> **WHAT THE TASK REQUIRES**: Check each line of the data below for the word "written", then extract the ones that have it.

> **DATA SECTION**:
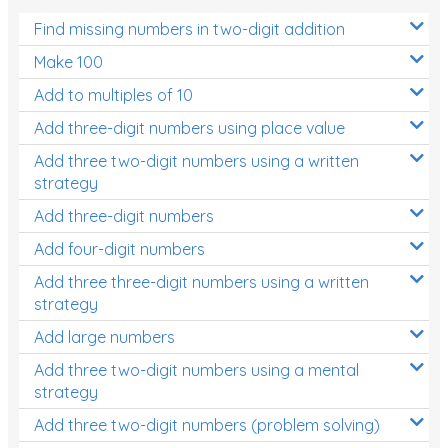
Find missing numbers in two-digit addition
Make 100
Add to multiples of 10
Add three-digit numbers using place value
Add three two-digit numbers using a written
strategy
Add three-digit numbers
Add four-digit numbers
Add three three-digit numbers using a written
strategy
Add large numbers
Add three two-digit numbers using a mental
strategy
Add three two-digit numbers (problem solving)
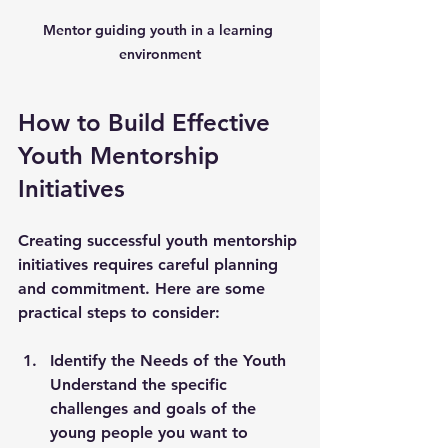
Mentor guiding youth in a learning 
environment
How to Build Effective 
Youth Mentorship 
Initiatives
Creating successful youth mentorship 
initiatives requires careful planning 
and commitment. Here are some 
practical steps to consider:
Identify the Needs of the Youth
Understand the specific 
challenges and goals of the 
young people you want to 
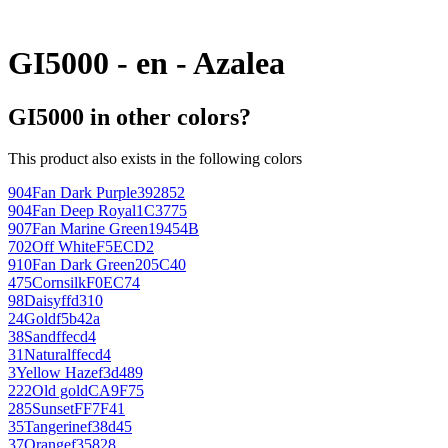
GI5000 - en - Azalea
GI5000 in other colors?
This product also exists in the following colors
904
Fan Dark Purple
392852
904
Fan Deep Royal
1C3775
907
Fan Marine Green
19454B
702
Off White
F5ECD2
910
Fan Dark Green
205C40
475
Cornsilk
F0EC74
98
Daisy
ffd310
24
Gold
f5b42a
38
Sand
ffecd4
31
Natural
ffecd4
3
Yellow Haze
f3d489
222
Old gold
CA9F75
285
Sunset
FF7F41
35
Tangerine
f38d45
37
Orange
f35828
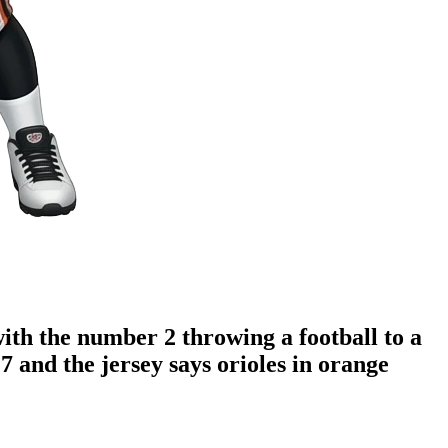
with the number 2 throwing a football to a
7 and the jersey says orioles in orange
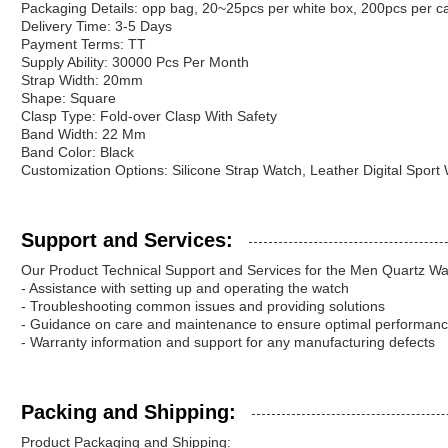
Packaging Details: opp bag, 20~25pcs per white box, 200pcs per c
Delivery Time: 3-5 Days
Payment Terms: TT
Supply Ability: 30000 Pcs Per Month
Strap Width: 20mm
Shape: Square
Clasp Type: Fold-over Clasp With Safety
Band Width: 22 Mm
Band Color: Black
Customization Options: Silicone Strap Watch, Leather Digital Sport
Support and Services:
Our Product Technical Support and Services for the Men Quartz Wa
- Assistance with setting up and operating the watch
- Troubleshooting common issues and providing solutions
- Guidance on care and maintenance to ensure optimal performan
- Warranty information and support for any manufacturing defects
Packing and Shipping:
Product Packaging and Shipping:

> **SOLUTION FOR THIS PROBLEM**:
Add three two-digit numbers using a written
Add three three-digit numbers using a written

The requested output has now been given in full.